(Source records Opens)

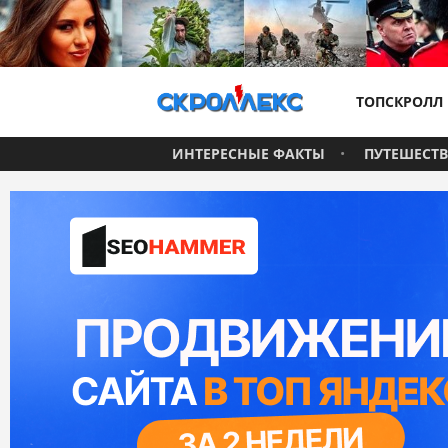
ТОПСКРОЛЛ
ИНТЕРЕСНЫЕ ФАКТЫ
ПУТЕШЕСТ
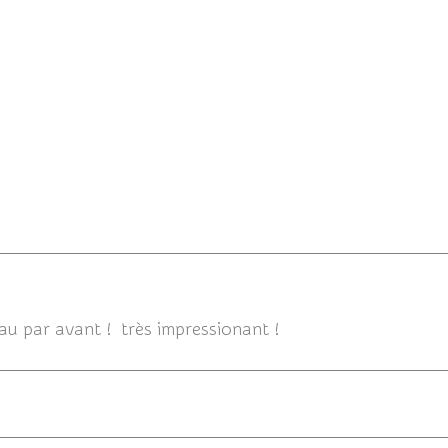
au par avant ! très impressionant !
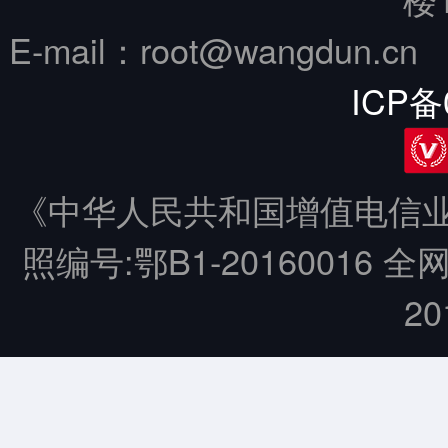
E-mail：root@wangdun.
ICP备
《中华人民共和国增值电信业务
照编号:鄂B1-20160016 全
20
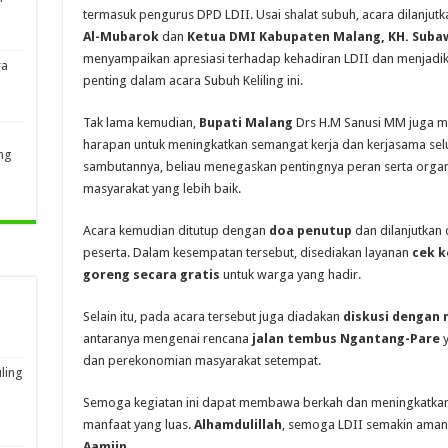
termasuk pengurus DPD LDII. Usai shalat subuh, acara dilanju
Al-Mubarok
dan
Ketua DMI Kabupaten Malang, KH. Suba
menyampaikan apresiasi terhadap kehadiran LDII dan menjadik
ra
penting dalam acara Subuh Keliling ini.
Tak lama kemudian,
Bupati Malang
Drs H.M Sanusi MM juga m
harapan untuk meningkatkan semangat kerja dan kerjasama se
ng
sambutannya, beliau menegaskan pentingnya peran serta orga
masyarakat yang lebih baik.
Acara kemudian ditutup dengan
doa penutup
dan dilanjutkan
peserta. Dalam kesempatan tersebut, disediakan layanan
cek k
goreng secara gratis
untuk warga yang hadir.
Selain itu, pada acara tersebut juga diadakan
diskusi dengan
antaranya mengenai rencana
jalan tembus Ngantang-Pare
y
dan perekonomian masyarakat setempat.
ling
Semoga kegiatan ini dapat membawa berkah dan meningkatkan
manfaat yang luas.
Alhamdulillah
, semoga LDII semakin aman,
Aamiin.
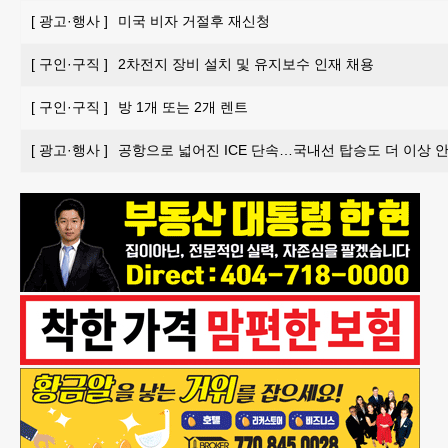
[
광고·행사
]
미국 비자 거절후 재신청
[
구인·구직
]
2차전지 장비 설치 및 유지보수 인재 채용
[
구인·구직
]
방 1개 또는 2개 렌트
[
광고·행사
]
공항으로 넓어진 ICE 단속…국내선 탑승도 더 이상 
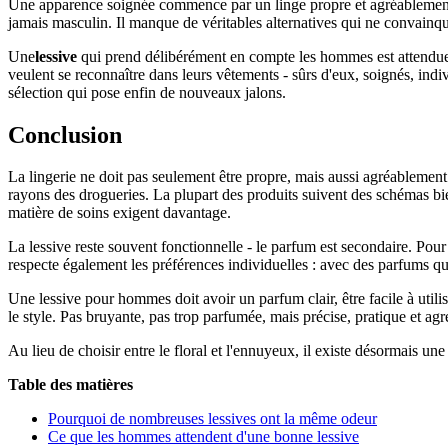
Une apparence soignée commence par un linge propre et agréablement pa
jamais masculin. Il manque de véritables alternatives qui ne convainque
Une
lessive
qui prend délibérément en compte les hommes est attendue 
veulent se reconnaître dans leurs vêtements - sûrs d'eux, soignés, ind
sélection qui pose enfin de nouveaux jalons.
Conclusion
La lingerie ne doit pas seulement être propre, mais aussi agréablement
rayons des drogueries. La plupart des produits suivent des schémas bi
matière de soins exigent davantage.
La lessive reste souvent fonctionnelle - le parfum est secondaire. Pour
respecte également les préférences individuelles : avec des parfums qu
Une lessive pour hommes doit avoir un parfum clair, être facile à utili
le style. Pas bruyante, pas trop parfumée, mais précise, pratique et ag
Au lieu de choisir entre le floral et l'ennuyeux, il existe désormais u
Table des matières
Pourquoi de nombreuses lessives ont la même odeur
Ce que les hommes attendent d'une bonne lessive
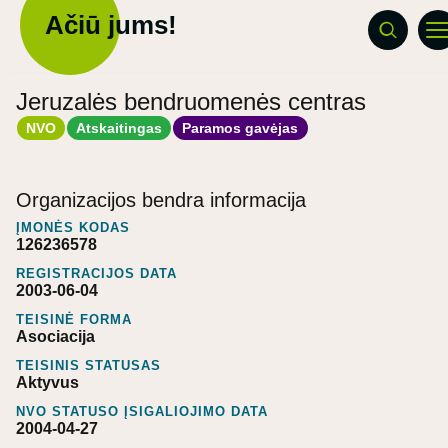
Ačiū jums!
Jeruzalės bendruomenės centras
NVO
Atskaitingas
Paramos gavėjas
Organizacijos bendra informacija
ĮMONĖS KODAS
126236578
REGISTRACIJOS DATA
2003-06-04
TEISINĖ FORMA
Asociacija
TEISINIS STATUSAS
Aktyvus
NVO STATUSO ĮSIGALIOJIMO DATA
2004-04-27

(Source records Closes)

Work required.
Nothing but a number is expected: how many lines in the listing above contain "LDII"?

Written reply.
3